Concerning Omicron, Gergely Gulyás said the jab ensured protection against serious symptoms rather than the infection itself, adding that all vaccines licenced in Hungary were effective. Omicron, the PM’s chief of staff added, accounted for a significant proportion of new infections, and warned that the number of new infections was “growing fast”, with the number of people becoming sick expected to grow significantly in the next few weeks. He added, however, that Omicron caused less serious symptoms, and in other countries a higher number of infections had not resulted in a higher number of hospitalisations or deaths. He said he hoped the situation in Hungary would follow that pattern.
Gulyás said Hungary had a sufficient number of hospital beds, with only 25% of them occupied by Covid-19 patients, adding that 2,261 Covid patients and 596 patients whose Covid status was unconfirmed were currently hospitalised. Fully 8,546 beds in Hungarian hospitals are unoccupied, he said, adding that the capacity could be increased if necessary. Gulyás stressed that the primary protection against Covid was vaccination, adding that Hungary had a total 9.2 million doses of the Pfizer, Moderna, AstraZeneca, Janssen and Sinopharm vaccines. He welcomed the large number of shots administered during the recent vaccination campaign. Jabs without registration will continue in February on Thursdays, Fridays and Saturdays, he said, adding that currently 64% of Hungarians were vaccinated, “a good ratio in the region, though we are in the last third in European comparison.” He also said the government will issue a decree this week on the option of a fourth Covid shot for those who ask for it after consultations with their doctor.

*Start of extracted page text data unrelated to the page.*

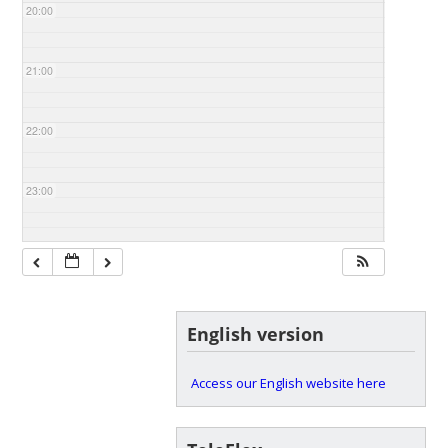
20:00
21:00
22:00
23:00
English version
Access our English website here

Meanwhile, Gulyás said last year’s economic growth in Hungary could be as high as 6.5-7%, an “unparalleled economic achievement since 1989”. Last year’s economic figures, he added, were “encouraging”, with indicators in November and December better than expected despite “a number of hardships” in 2021. He said the automotive sector could have performed better if not for the global chip shortage. Gulyás noted that rising energy prices had started “an inflationary spiral” in the world, and he insisted that the EU’s energy policy would result in further price hikes. The government is determined to fight higher prices and save people from the burden of inflation as much as possible, he said, adding that the government’s scheme reducing utility bills had helped each households save 500,000 forints, while he also hailed the government’s move to put a cap on fuel prices, saying that the government would decide whether to maintain that measure in the middle of February.

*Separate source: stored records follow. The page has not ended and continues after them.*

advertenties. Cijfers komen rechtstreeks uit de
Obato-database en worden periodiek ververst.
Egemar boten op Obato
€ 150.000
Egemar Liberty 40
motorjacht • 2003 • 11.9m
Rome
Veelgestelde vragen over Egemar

As regards the prime minister’s announcement on Wednesday that the government was ordering price cuts on basic foods, Gulyás said that hopefully the measure would make life easier for those struggling to make ends meet. He noted that the price of sugar, wheat flour, sunflower-seed oil, pork leg, chicken breast and milk with 2.8% fat will be reduced to their price on Oct. 15 last year.
Meanwhile, Gulyás said the government welcomed the decision to hold the general election and a referendum on protecting children on the same day, pointing out that it would save the budget 7 billion forints (EUR 19.6m). He said hugely important issues were at stake in both ballots, and he added that the government asked everyone to express their opinion not only in the general election but also in the referendum.
Asked about recent comments by opposition prime ministerial candidate Péter Márki-Zay, Gulyás said the majority of his remarks “are in line with the positions held by the left over the past decades”. “That’s what it’s been easy for the Hungarian left wing to support him,” Gulyás added. A potential opposition coalition would also be tainted by anti-Semitism, he said. Referring to conservative Jobbik, Gulyás said that though anti-Semitism was not “a continuation of the left’s past activities, they’re still allying themselves with those who, just a few years ago, called for the listing of Jews”.
Concerning the 13-month pension, Gulyás said the Socialist government of Ferenc Gyurcsány had scrapped the measure in the 2000s, and Márki-Zay, too, was against it. “So the 13th-month pension would obviously be under threat if the left came to power,” he said. Asked if a new left-wing government could be expected to privatise health care, Gulyás said the last left-wing government had wanted to privatise medical care and hospitals. “And now their prime ministerial candidate is saying that only privatisation can help the sector in the current situation,” Gulyás said. “Péter Marki-Zay thinks health care is a business.”
Asked if there would be a prime ministerial debate ahead of the April 3 general election, Gulyás said it was “best to wait for the start of the official campaign period” when it came to dealing with the campaign.
Commenting on the planned purchase of Budapest Airport, he said, “We will wait until after the [April 3 general] election” but the government’s position remains unchanged: “We always considered it right for the national airport to be in state ownership, or at least in Hungarian ownership.”
Meanwhile, Gulyás noted that the French president had participated in a Visegrad Group meeting during Hungary’s presidency of the group, adding that the German chancellor, too, was welcome to attend a V4 meeting.